DATA TO EXAMINE START

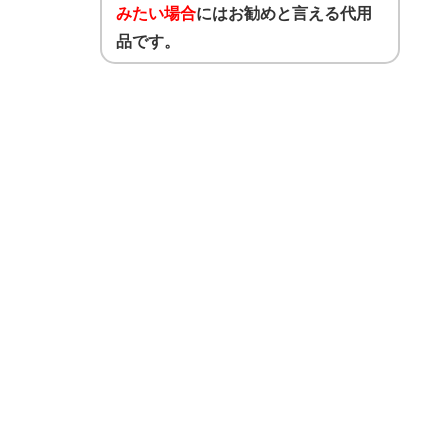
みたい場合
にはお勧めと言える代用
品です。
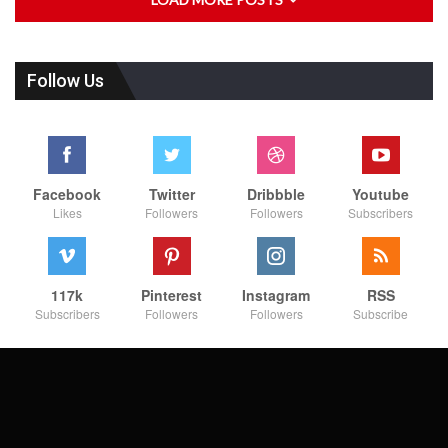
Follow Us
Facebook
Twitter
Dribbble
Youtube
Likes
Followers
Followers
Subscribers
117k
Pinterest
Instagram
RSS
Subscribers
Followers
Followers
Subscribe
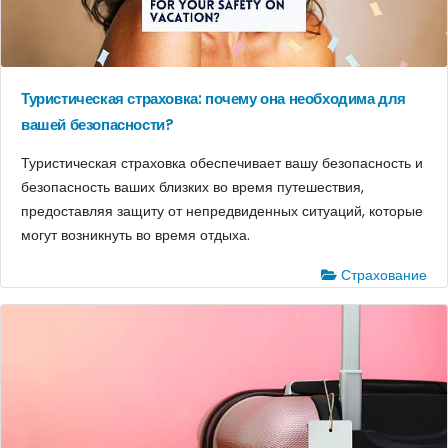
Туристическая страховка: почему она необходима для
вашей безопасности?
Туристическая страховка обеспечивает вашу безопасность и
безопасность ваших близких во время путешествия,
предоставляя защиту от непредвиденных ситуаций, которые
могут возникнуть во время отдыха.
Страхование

DATA TO EXAMINE END
DATA TO EXAMINE START

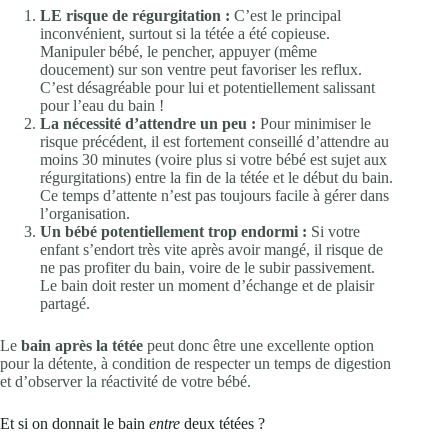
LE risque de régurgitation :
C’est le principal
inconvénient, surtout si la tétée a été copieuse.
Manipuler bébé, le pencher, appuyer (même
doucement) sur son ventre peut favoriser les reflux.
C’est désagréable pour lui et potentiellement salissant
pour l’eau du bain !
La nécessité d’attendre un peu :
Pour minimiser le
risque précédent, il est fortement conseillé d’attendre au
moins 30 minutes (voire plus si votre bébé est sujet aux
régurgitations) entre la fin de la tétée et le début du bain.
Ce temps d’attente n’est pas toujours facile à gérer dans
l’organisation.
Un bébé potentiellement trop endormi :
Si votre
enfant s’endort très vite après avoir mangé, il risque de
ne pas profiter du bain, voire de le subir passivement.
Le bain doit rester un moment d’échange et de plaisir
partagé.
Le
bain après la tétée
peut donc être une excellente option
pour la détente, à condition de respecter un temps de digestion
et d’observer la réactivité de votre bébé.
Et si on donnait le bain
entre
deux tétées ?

DATA TO EXAMINE END
DATA TO EXAMINE START

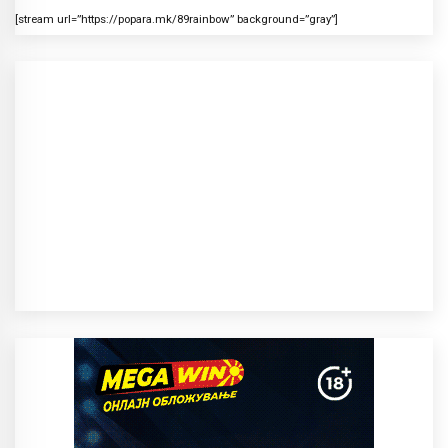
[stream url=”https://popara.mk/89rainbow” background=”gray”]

DATA TO EXAMINE END

If a line in the entries contains "après", copy it.

§ EXPECTED OUTPUT
enfant s’endort très vite après avoir mangé, il risque de
bain après la tétée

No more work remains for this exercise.